Ratings2Win Educational Article


All successful punters follow a set method or approach towards identifying the right races and horses upon which to bet. Whilst we recognise that they may approach this task differently, they all apply their own unique approach on a consistent basis which is essential. That could be based on factors such as pace, a sectional times focus, video analysis, unique proprietary statistics or a combination of all these.

As the resident pro for Ratings2Win, I thought it might assist in summarising the approach that I use each day to identify what I term, the races and horses that profile well from a betting perspective. Before doing this I would like to note a few assumptions:

• All early speed grids (speed maps) are generated for each race automatically using a complex algorithm. The degree of accuracy is very high and as such I do not make subjective assumptions on the maps other than to make some allowance for particular gear changes that could have a bearing on the maps predictions.
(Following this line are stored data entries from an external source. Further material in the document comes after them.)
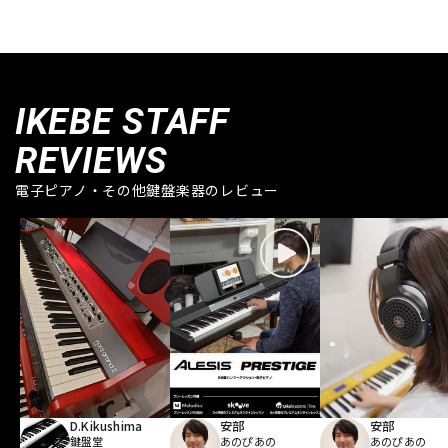
IKEBE STAFF
REVIEWS
電子ピアノ・その他鍵盤楽器のレビュー
D.Kikushima
安部
安部
鍵盤堂
あのぴあの
あのぴあの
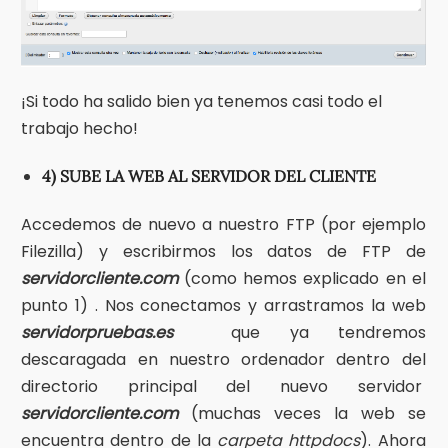
¡Si todo ha salido bien ya tenemos casi todo el
trabajo hecho!
4) SUBE LA WEB AL SERVIDOR DEL CLIENTE
Accedemos de nuevo a nuestro FTP (por ejemplo
Filezilla) y escribirmos los datos de FTP de
servidorcliente.com
(como hemos explicado en el
punto 1) . Nos conectamos y arrastramos la web
servidorpruebas.es
que ya tendremos
descaragada en nuestro ordenador dentro del
directorio principal del nuevo servidor
servidorcliente.com
(muchas veces la web se
encuentra dentro de la
carpeta httpdocs
). Ahora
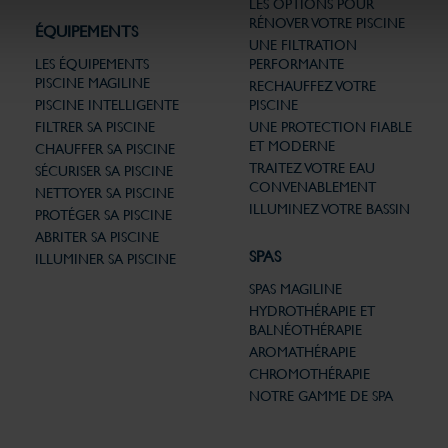
LES OPTIONS POUR
RÉNOVER VOTRE PISCINE
ÉQUIPEMENTS
UNE FILTRATION
LES ÉQUIPEMENTS
PERFORMANTE
PISCINE MAGILINE
RECHAUFFEZ VOTRE
PISCINE INTELLIGENTE
PISCINE
FILTRER SA PISCINE
UNE PROTECTION FIABLE
ET MODERNE
CHAUFFER SA PISCINE
TRAITEZ VOTRE EAU
SÉCURISER SA PISCINE
CONVENABLEMENT
NETTOYER SA PISCINE
ILLUMINEZ VOTRE BASSIN
PROTÉGER SA PISCINE
ABRITER SA PISCINE
SPAS
ILLUMINER SA PISCINE
SPAS MAGILINE
HYDROTHÉRAPIE ET
BALNÉOTHÉRAPIE
AROMATHÉRAPIE
CHROMOTHÉRAPIE
NOTRE GAMME DE SPA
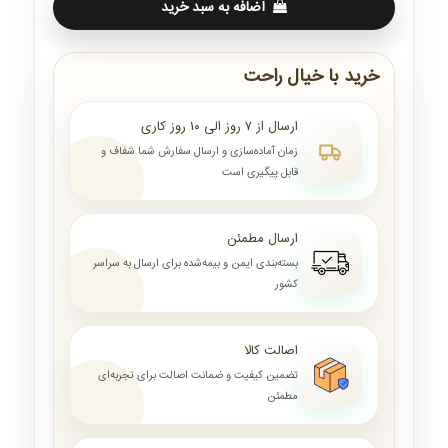
اضافه به سبد خرید
خرید با خیال راحت
ارسال از ۷ روز الی ۱۰ روز کاری
زمان آماده‌سازی و ارسال سفارش شما شفاف و
قابل پیگیری است
ارسال مطمئن
بسته‌بندی ایمن و بیمه‌شده برای ارسال به سراسر
کشور
اصالت کالا
تضمین کیفیت و ضمانت اصالت برای تجربه‌ای
مطمئن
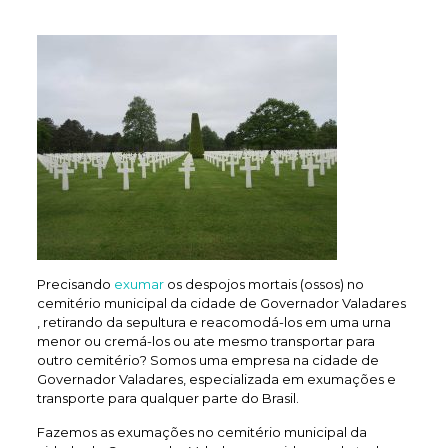
Precisando
exumar
os despojos mortais (ossos) no
cemitério municipal da cidade de Governador Valadares
, retirando da sepultura e reacomodá-los em uma urna
menor ou cremá-los ou ate mesmo transportar para
outro cemitério? Somos uma empresa na cidade de
Governador Valadares, especializada em exumações e
transporte para qualquer parte do Brasil.
Fazemos as exumações no cemitério municipal da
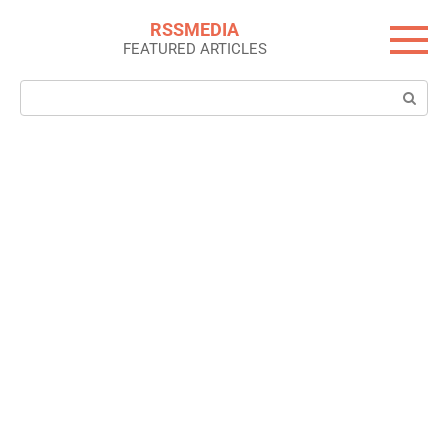
Skip
RSSMEDIA
to
FEATURED ARTICLES
content
Search:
• My race probabilities are calculated automatically using a series of complex algorithms and are set to 100%. These preliminary probabilities are then altered as I manually choose what I deem the most appropriate historical speed rating. In most cases emphasis is placed on recent runs.
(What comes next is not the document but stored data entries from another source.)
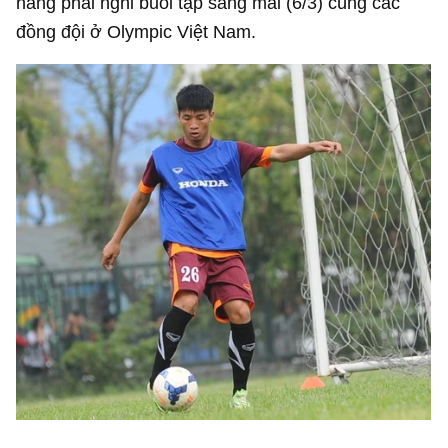
năng phải nghỉ buổi tập sáng mai (6/3) cùng các
đồng đội ở Olympic Việt Nam.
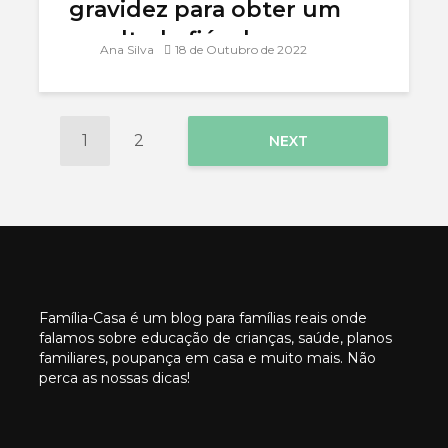
gravidez para obter um
resultado fiável
Ana Silva
18 de Outubro de 2022
1
2
NEXT
Família-Casa é um blog para famílias reais onde
falamos sobre educação de crianças, saúde, planos
familiares, poupança em casa e muito mais. Não
perca as nossas dicas!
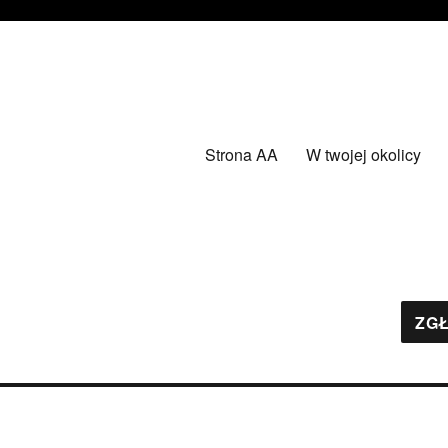
Strona AA
W twojej okolicy
ZGŁ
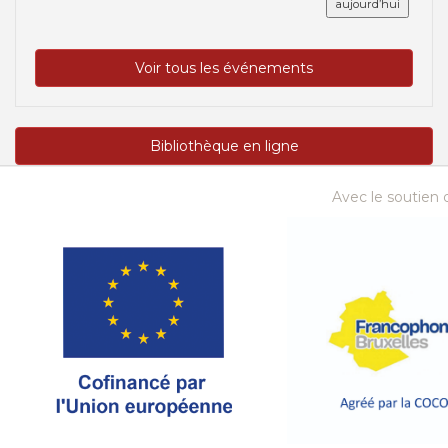
aujourd’hui
Voir tous les événements
Bibliothèque en ligne
Avec le soutien d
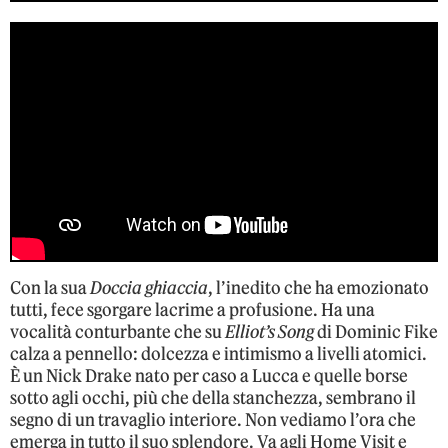
Con la sua
Doccia ghiaccia
, l’inedito che ha emozionato
tutti, fece sgorgare lacrime a profusione. Ha una
vocalità conturbante che su
Elliot’s Song
di Dominic Fike
calza a pennello: dolcezza e intimismo a livelli atomici.
È un Nick Drake nato per caso a Lucca e quelle borse
sotto agli occhi, più che della stanchezza, sembrano il
segno di un travaglio interiore. Non vediamo l’ora che
emerga in tutto il suo splendore. Va agli Home Visit e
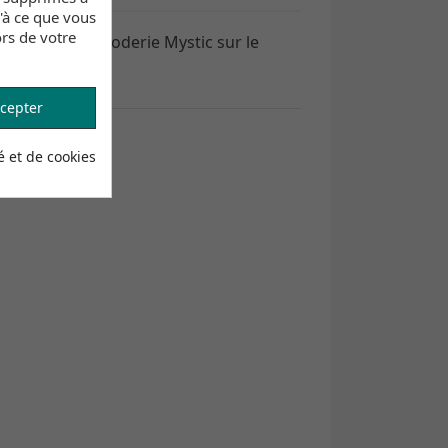
u'à ce que vous
rs de votre
nie avec une broderie Mystic sur le
cepter
é et de cookies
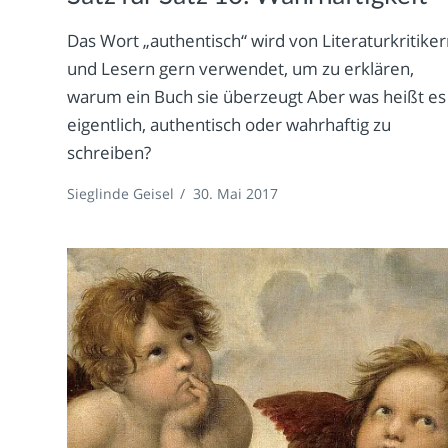
Das Wort „authentisch“ wird von Literaturkritike
und Lesern gern verwendet, um zu erklären,
warum ein Buch sie überzeugt Aber was heißt es
eigentlich, authentisch oder wahrhaftig zu
schreiben?
Sieglinde Geisel
/
30. Mai 2017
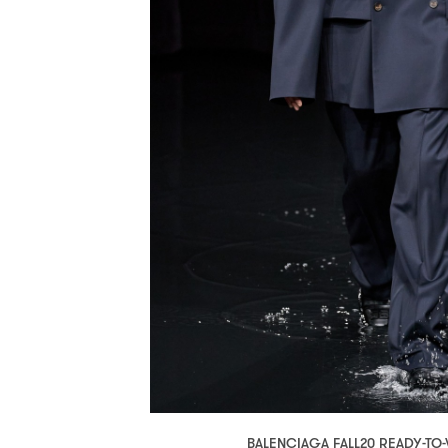
BALENCIAGA FALL20 READY-TO-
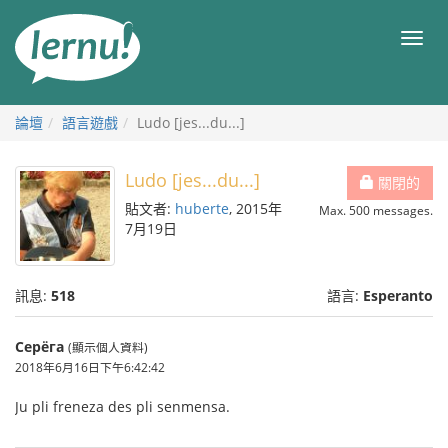
前
往
目
目
錄
錄
論壇
語言遊戲
Ludo [jes...du...]
Ludo [jes...du...]
關閉的
貼文者:
huberte
, 2015年
Max. 500 messages.
7月19日
訊息:
518
語言:
Esperanto
Серёга
(顯示個人資料)
2018年6月16日下午6:42:42
Ju pli freneza des pli senmensa.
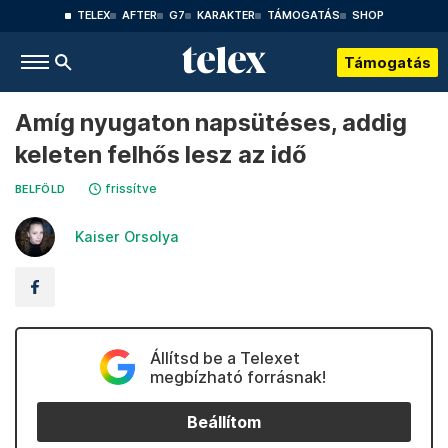
TELEX
AFTER
G7
KARAKTER
TÁMOGATÁS
SHOP
Támogatás
Amíg nyugaton napsütéses, addig
keleten felhős lesz az idő
frissítve
BELFÖLD
Kaiser Orsolya
Állítsd be a Telexet
megbízható forrásnak!
Beállítom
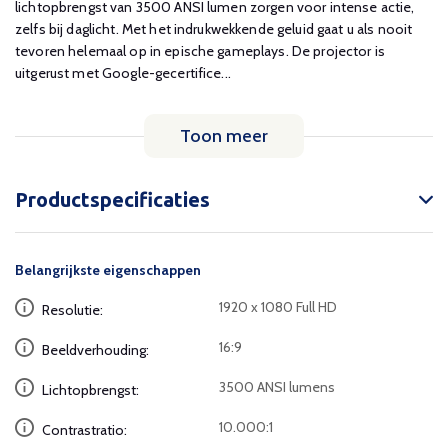
lichtopbrengst van 3500 ANSI lumen zorgen voor intense actie,
zelfs bij daglicht. Met het indrukwekkende geluid gaat u als nooit
tevoren helemaal op in epische gameplays. De projector is
uitgerust met Google-gecertifice...
Toon meer
Productspecificaties
Belangrijkste eigenschappen
1920 x 1080 Full HD
Resolutie:
16:9
Beeldverhouding:
3500 ANSI lumens
Lichtopbrengst:
10.000:1
Contrastratio:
• Subjective adjustments are also factored in to the final ratings based on track, track condition, rail position, wind speed and direction. This type of subjective influence comes only with years of experience and supportive data.
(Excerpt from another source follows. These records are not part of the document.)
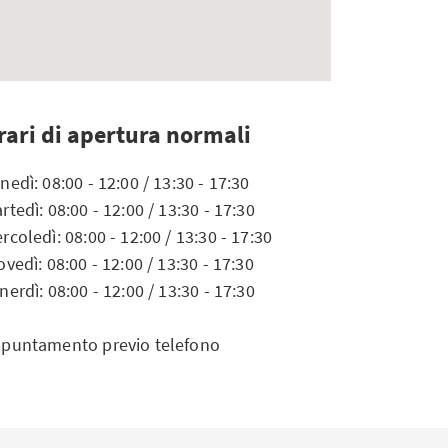
rari di apertura normali
nedì: 08:00 - 12:00 / 13:30 - 17:30
rtedì: 08:00 - 12:00 / 13:30 - 17:30
rcoledì: 08:00 - 12:00 / 13:30 - 17:30
ovedì: 08:00 - 12:00 / 13:30 - 17:30
nerdì: 08:00 - 12:00 / 13:30 - 17:30
puntamento previo telefono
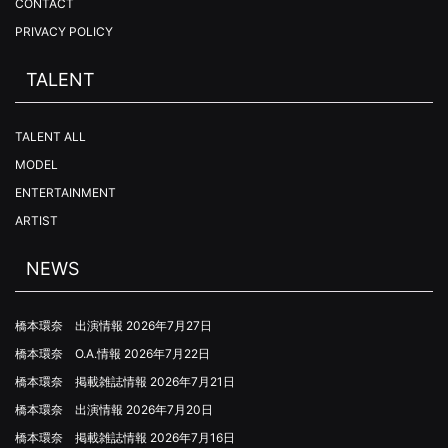
CONTACT
PRIVACY POLICY
TALENT
TALENT ALL
MODEL
ENTERTAINMENT
ARTIST
NEWS
橋本環奈 出演情報
2026年7月27日
橋本環奈 O.A.情報
2026年7月22日
橋本環奈 掲載雑誌情報
2026年7月21日
橋本環奈 出演情報
2026年7月20日
橋本環奈 掲載雑誌情報
2026年7月16日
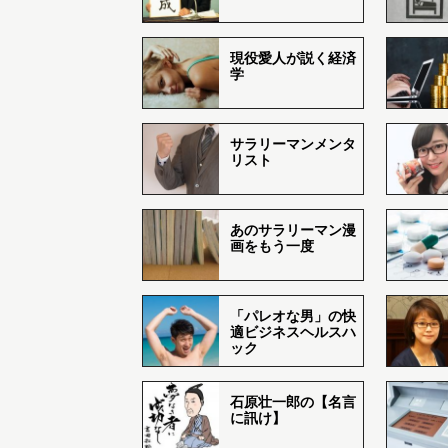
現役愛人が説く経済
学
サラリーマンメンタ
リスト
あのサラリーマン漫
画をもう一度
「パレオな男」の快
適ビジネスヘルスハ
ック
石原壮一郎の【名言
に訊け】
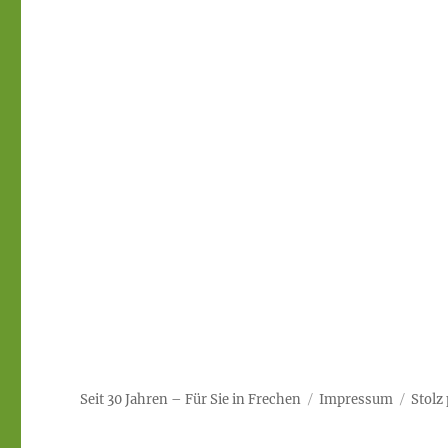
Seit 30 Jahren – Für Sie in Frechen
Impressum
Stolz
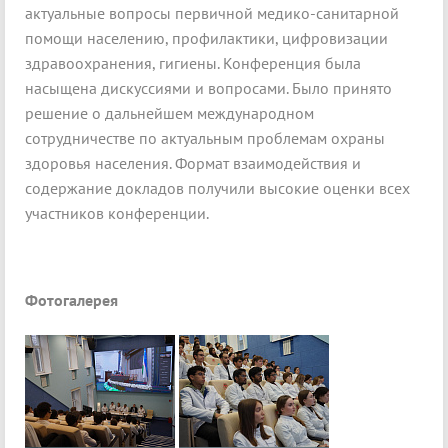
актуальные вопросы первичной медико-санитарной
помощи населению, профилактики, цифровизации
здравоохранения, гигиены. Конференция была
насыщена дискуссиями и вопросами. Было принято
решение о дальнейшем международном
сотрудничестве по актуальным проблемам охраны
здоровья населения. Формат взаимодействия и
содержание докладов получили высокие оценки всех
участников конференции.
Фотогалерея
1. Identify the races that contain my own black book selections and assess those races first. These are a list of horses that have performed beyond my expectations in races. This expectation is based on a series of factors that have the propensity to identify those horses that are often undervalued by the market the next time the horse starts in a suitable race.

2. In assessing a race, identify the various factors that are of importance (these generally have no bearing on the information that is contained in the general race form).

3. Assess the other races (that profile well using my automated systems) to identify whether these horses meet my overall criteria when considering the other runners in that race.

4. During the assessment process summarised in the points above, I review video comments and the race vision itself (emphasis on last two starts and any recent trials) as a tool to support and give confidence to my speed figures.

5. Probabilities are finalised pending any changes on race day that might dramatically require changes being applied.

6. A comparison of my probabilities versus the markets is made automatically for all horses in each potential betting race for both win and place. The pricing algorithms include adjustments for the many factors related to market price bias.

7. Selections are finalised and a subjective assessment is made on how I plan to bet. In other words a determination is made as to my betting strategy for each selection before any action is taken. It should be noted that much of my betting is carried out by agents on my behalf. These can be on or off track and are located in different areas throughout Australia.

8. Lastly, and on an ongoing basis, I undertake out of sample testing across historical data as a means of detecting any trend changes that might be relevant and have either a positive or negative effect on our algorithms. This process ensures that the ~2 million calculations that are processed on a daily basis by the R2W computer remain pivotal in terms of data accuracy and are a big part of maintaining the edge for ourselves and our clients.